[Data entries]

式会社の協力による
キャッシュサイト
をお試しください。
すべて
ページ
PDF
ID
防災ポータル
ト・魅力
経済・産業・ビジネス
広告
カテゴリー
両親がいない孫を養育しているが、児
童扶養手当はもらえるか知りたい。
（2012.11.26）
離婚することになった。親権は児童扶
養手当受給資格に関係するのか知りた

Exercise prompt:
Copy out each entry precisely. Leave nothing out.

Task result:
式会社の協力による
キャッシュサイト
をお試しください。
すべて
ページ
PDF
ID
防災ポータル
ト・魅力
経済・産業・ビジネス
広告
カテゴリー
両親がいない孫を養育しているが、児
童扶養手当はもらえるか知りたい。
（2012.11.26）
離婚することになった。親権は児童扶
養手当受給資格に関係するのか知りた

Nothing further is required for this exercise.